Pour son marché mondial, excluant le marché nord-américain, Volvo Trucks fabrique dans trois usines, en France, en Belgique et bien entendu à Göteborg même en Suède, une version électrifiée à batterie de toute sa gamme de camions. Du FL et FE poids moyens, aux FM, FMX et FH lourds, deux, trois et même quatre essieux, version porteur ou tracteur, bref, s’il existe avec moteur diesel, il est maintenant aussi disponible en motorisation électrique.
C’est donc avec tout l’enthousiasme et l’excitation d’un gamin de 10 ans, mais oui, avec le sens critique d’un vieux routier, que j’ai eu le plaisir de faire l’essai de plusieurs de ces camions. Et je n’ai définitivement pas été déçu!

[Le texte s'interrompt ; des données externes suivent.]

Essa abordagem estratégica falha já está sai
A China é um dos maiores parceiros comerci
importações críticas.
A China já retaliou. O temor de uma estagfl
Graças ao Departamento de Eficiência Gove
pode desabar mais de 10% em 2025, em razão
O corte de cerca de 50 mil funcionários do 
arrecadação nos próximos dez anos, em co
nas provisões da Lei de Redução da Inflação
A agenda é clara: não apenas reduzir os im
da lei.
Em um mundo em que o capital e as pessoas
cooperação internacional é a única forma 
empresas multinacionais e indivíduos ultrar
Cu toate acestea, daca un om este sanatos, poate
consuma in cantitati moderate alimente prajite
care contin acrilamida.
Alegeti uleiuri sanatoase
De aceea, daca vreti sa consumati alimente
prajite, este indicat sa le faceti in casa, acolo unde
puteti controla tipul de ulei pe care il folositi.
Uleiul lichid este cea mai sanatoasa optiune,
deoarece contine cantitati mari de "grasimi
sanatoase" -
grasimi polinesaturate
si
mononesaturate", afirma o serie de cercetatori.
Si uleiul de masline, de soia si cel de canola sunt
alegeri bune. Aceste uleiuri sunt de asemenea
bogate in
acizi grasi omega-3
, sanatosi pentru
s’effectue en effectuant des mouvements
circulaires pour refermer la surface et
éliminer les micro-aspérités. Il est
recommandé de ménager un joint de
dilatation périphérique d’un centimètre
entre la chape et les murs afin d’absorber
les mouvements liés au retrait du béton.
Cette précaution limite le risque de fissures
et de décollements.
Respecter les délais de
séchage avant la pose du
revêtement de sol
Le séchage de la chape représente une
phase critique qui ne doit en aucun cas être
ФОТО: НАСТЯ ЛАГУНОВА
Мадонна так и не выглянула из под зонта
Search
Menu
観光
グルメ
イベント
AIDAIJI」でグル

Bon, précisons que j’ai déjà un faible pour les camions à cabine basculante pour les applications urbaines. Et soulignons aussi qu’au-delà des différences qui sautent aux yeux, le décalage technologique entre l’Europe et l’Amérique du Nord est toujours bien présent, avec des caractéristiques et une ergonomie enviables. Mais là n’est pas la question. La vraie question est plus simple et crue : est-ce que ça marche?

La réponse : OUI!
Mon premier essai, celui qui m’intéressait particulièrement, s’est déroulé avec la version électrique du FMX 6X2. Avec son essieu avant de 10 tonnes et son essieu arrière de 19 tonnes, le FMX mis à l’essai a un poids nominal brut de 28 tonnes. En bonne vieille mesure impériale, on parle donc de près de 62 000 livres de capacité. Je monte donc à bord (beaucoup plus facile qu’auparavant avec une première marche près du sol), je m’installe et observe l’environnement chauffeur. Quelques différences notables, mais après quelques secondes à peine, me voilà prêt à partir le moteur… Euh… Quel moteur? Bref, on démarre!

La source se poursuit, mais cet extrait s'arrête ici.